Objective As human exploration of marine resources deepens, underwater mobile devices play an increasingly critical role. However, their endurance in deep-sea operations is severely limited by the inflexibility and inefficiency of conventional power supply methods. Undersea wireless power transfer (UWPT) technology enables autonomous recharging, effectively extending the operational endurance of these devices.

Method This study designs a high-efficiency, misalignment-tolerant UWPT system for autonomous underwater vehicles that achieves controllable power transfer. First, a DC-DC power interface unit for the subsea environment was designed based on an LLC resonant converter, with an in-depth analysis of the impacts of varying load resistance and magnetizing inductance on its performance. Second, to enhance the energy transfer efficiency, a system integrated with an LCC-S compensation network was proposed. By applying optimal mutual inductance theory, the main circuit parameters and the coupling mechanism were designed to achieve the optimal electrical configuration for maximum energy transfer efficiency.

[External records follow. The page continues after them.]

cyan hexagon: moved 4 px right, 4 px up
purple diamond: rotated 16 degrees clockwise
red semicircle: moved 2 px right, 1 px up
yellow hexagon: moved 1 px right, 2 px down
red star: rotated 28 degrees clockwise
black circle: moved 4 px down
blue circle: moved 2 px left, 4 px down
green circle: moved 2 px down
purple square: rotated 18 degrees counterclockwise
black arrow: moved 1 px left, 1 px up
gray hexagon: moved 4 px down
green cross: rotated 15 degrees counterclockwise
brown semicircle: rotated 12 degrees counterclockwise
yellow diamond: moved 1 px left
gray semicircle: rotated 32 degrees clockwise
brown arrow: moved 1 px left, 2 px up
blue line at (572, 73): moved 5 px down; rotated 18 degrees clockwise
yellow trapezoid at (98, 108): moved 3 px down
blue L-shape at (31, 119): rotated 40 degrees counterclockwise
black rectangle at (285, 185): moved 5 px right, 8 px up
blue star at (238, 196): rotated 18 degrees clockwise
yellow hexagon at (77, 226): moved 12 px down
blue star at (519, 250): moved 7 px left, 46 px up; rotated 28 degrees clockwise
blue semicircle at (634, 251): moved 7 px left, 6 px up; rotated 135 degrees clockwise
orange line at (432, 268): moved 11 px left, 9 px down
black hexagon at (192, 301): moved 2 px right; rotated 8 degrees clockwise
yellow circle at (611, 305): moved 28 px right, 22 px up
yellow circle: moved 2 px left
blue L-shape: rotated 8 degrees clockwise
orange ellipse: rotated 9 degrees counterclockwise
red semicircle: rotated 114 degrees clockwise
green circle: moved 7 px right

Result A 1.5 kW prototype of the undersea DC-DC power interface and wireless charging station was built and tested under a 1 kV input condition. The system achieved an overall end-to-end power transfer efficiency of 90.82%.

Conclusion The experimental results not only validate the accuracy of the theoretical analysis and calculations but also confirm the practical feasibility of the proposed UWPT system, which is based on the designed undersea DC-DC power interface.